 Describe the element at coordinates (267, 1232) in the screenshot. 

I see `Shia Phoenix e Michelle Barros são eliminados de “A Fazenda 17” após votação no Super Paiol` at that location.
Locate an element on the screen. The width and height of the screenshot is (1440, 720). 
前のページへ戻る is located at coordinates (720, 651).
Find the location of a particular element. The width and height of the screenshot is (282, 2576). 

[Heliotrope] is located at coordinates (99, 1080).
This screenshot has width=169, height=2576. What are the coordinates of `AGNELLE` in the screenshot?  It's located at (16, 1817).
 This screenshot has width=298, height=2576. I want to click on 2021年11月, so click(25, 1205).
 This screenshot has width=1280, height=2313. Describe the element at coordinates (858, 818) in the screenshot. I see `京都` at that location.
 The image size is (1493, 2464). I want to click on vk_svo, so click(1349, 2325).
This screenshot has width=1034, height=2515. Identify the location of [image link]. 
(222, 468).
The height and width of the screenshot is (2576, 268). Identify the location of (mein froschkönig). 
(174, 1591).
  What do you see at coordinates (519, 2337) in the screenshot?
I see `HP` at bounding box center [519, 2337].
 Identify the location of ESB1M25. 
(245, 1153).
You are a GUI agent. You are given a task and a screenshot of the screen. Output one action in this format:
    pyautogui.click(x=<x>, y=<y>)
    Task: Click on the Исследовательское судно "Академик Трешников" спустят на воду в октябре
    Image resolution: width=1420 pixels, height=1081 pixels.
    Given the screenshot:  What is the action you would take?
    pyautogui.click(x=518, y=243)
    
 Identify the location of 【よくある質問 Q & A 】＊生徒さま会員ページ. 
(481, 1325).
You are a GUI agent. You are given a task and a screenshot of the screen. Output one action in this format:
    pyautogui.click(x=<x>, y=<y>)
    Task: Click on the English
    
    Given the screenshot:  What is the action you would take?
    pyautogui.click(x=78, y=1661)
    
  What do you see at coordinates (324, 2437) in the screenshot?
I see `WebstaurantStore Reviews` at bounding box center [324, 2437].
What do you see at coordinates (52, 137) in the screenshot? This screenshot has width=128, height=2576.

★ ★ ★

> WORK TO BE COMPLETED
Please copy, exactly as written, every line in the listing above from the line with "Locate an element" up to and including the line with "Task: Click on the English".

> SOLUTION TO THE EXERCISE
Locate an element on the screen. The width and height of the screenshot is (1440, 720). 
前のページへ戻る is located at coordinates (720, 651).
Find the location of a particular element. The width and height of the screenshot is (282, 2576). 

[Heliotrope] is located at coordinates (99, 1080).
This screenshot has width=169, height=2576. What are the coordinates of `AGNELLE` in the screenshot?  It's located at (16, 1817).
 This screenshot has width=298, height=2576. I want to click on 2021年11月, so click(25, 1205).
 This screenshot has width=1280, height=2313. Describe the element at coordinates (858, 818) in the screenshot. I see `京都` at that location.
 The image size is (1493, 2464). I want to click on vk_svo, so click(1349, 2325).
This screenshot has width=1034, height=2515. Identify the location of [image link]. 
(222, 468).
The height and width of the screenshot is (2576, 268). Identify the location of (mein froschkönig). 
(174, 1591).
  What do you see at coordinates (519, 2337) in the screenshot?
I see `HP` at bounding box center [519, 2337].
 Identify the location of ESB1M25. 
(245, 1153).
You are a GUI agent. You are given a task and a screenshot of the screen. Output one action in this format:
    pyautogui.click(x=<x>, y=<y>)
    Task: Click on the Исследовательское судно "Академик Трешников" спустят на воду в октябре
    Image resolution: width=1420 pixels, height=1081 pixels.
    Given the screenshot:  What is the action you would take?
    pyautogui.click(x=518, y=243)
    
 Identify the location of 【よくある質問 Q & A 】＊生徒さま会員ページ. 
(481, 1325).
You are a GUI agent. You are given a task and a screenshot of the screen. Output one action in this format:
    pyautogui.click(x=<x>, y=<y>)
    Task: Click on the English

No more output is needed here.